======== Material provided ========
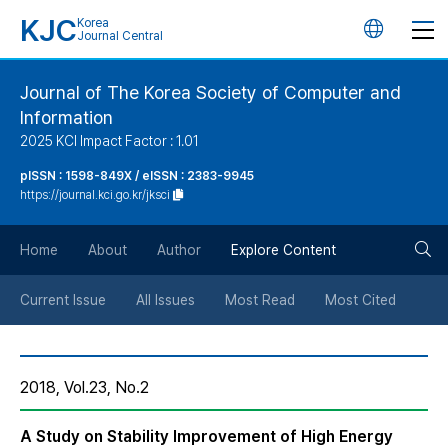
KJC
Korea
언
Journal Central
어
Journal of The Korea Society of Computer and
Information
변
2025 KCI Impact Factor : 1.01
경
pISSN : 1598-849X / eISSN : 2383-9945
https://journal.kci.go.kr/jksci
버
검
Home
About
Author
Explore Content
튼
색
Current Issue
All Issues
Most Read
Most Cited
버
2018, Vol.23, No.2
튼
A Study on Stability Improvement of High Energy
========
Your task is to reproduce every record exactly while omitting the pictures.

KJC
Korea
언
Journal Central
어
Journal of The Korea Society of Computer and
Information
변
2025 KCI Impact Factor : 1.01
경
pISSN : 1598-849X / eISSN : 2383-9945
https://journal.kci.go.kr/jksci
버
검
Home
About
Author
Explore Content
튼
색
Current Issue
All Issues
Most Read
Most Cited
버
2018, Vol.23, No.2
튼
A Study on Stability Improvement of High Energy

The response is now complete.